In addition to challenging us to see the poor person as a member of our family, the word achikha also disabuses us of any pretense that we are somehow inherently different from the poor. Those of us who do not live in dire poverty often protect ourselves from any sense of vulnerability by finding ways to differentiate ourselves from the poor: they must be poor because they don’t work hard, because they drink or take drugs, because they come from dysfunctional families, and so forth. Seeing each poor person as our sibling cuts through any attempts to separate ourselves from him or her.
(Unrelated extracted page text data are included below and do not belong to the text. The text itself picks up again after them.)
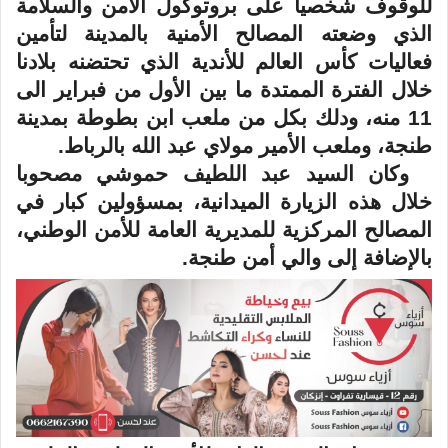
للوقوف شخصيا على بروتوكول الأمن والسلامة
الذي وضعته المصالح الأمنية بالمدينة لتأمين
فعاليات كأس العالم للأندية الذي تحتضنه بلادنا
خلال الفترة الممتدة ما بين الأول من فبراير الى
11 منه، ودلك بكل من ملعب ابن بطوطة بمدينة
طنجة، وملعب الأمير مولاي عبد الله بالرباط
.
وكان السيد عبد اللطيف حموشي مصحوبا
خلال هذه الزيارة الميدانية، بمسؤولين كبار في
المصالح المركزية للمديرية العامة للأمن الوطني،
بالإضافة إلى والي أمن طنجة
.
Three Reasons for Good Deeds
In a riff on the Deuteronomy 15 passage, Don Isaac Abravanel, a 15th-century Spanish commentator, identifies three primary reasons for giving tzedakah: to express mercy on the poor; to recognize the poor person as your relative; and to commit to sustaining your community. With this list, Abravanel proposes a three-pronged approach to interacting with the poor.
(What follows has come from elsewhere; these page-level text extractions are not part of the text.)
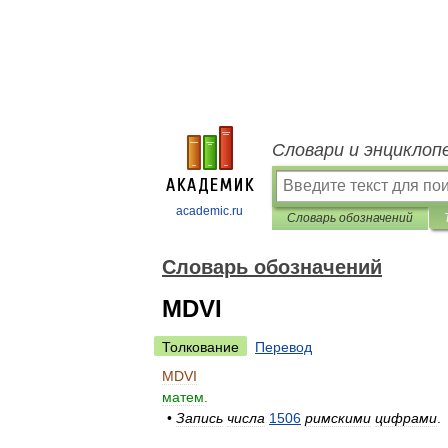
Словари и энциклоп
academic.ru
Словарь обозначений
Словарь обозначений
MDVI
Толкование
Перевод
MDVI
матем
.
•
Запись
числа
1506
римскими
цифрами
.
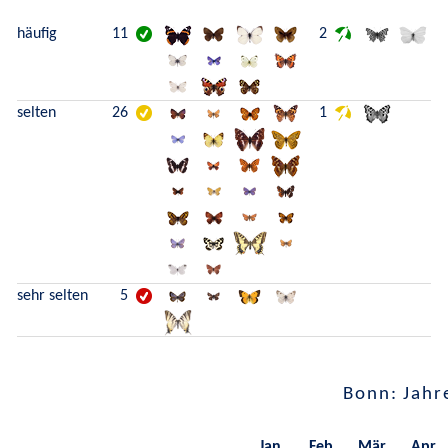
häufig
11
2
selten
26
1
sehr selten
5
Bonn: Jahr
Jan.
Feb.
Mär.
Apr.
First, you may care for the poor out of pity. The word “mercy” suggests a stance toward the poor in which you give out of a sense of generosity, and not out of a belief that the poor person deserves the gift. Similarly, when Jews pray for divine mercy, the liturgy reflects the hope that God will have mercy even though we have done nothing to deserve God’s beneficence. In the words of the High Holiday liturgy, “Avinu Malkenu (our father, our king), have mercy on us and answer us, even though we have done no good deeds.”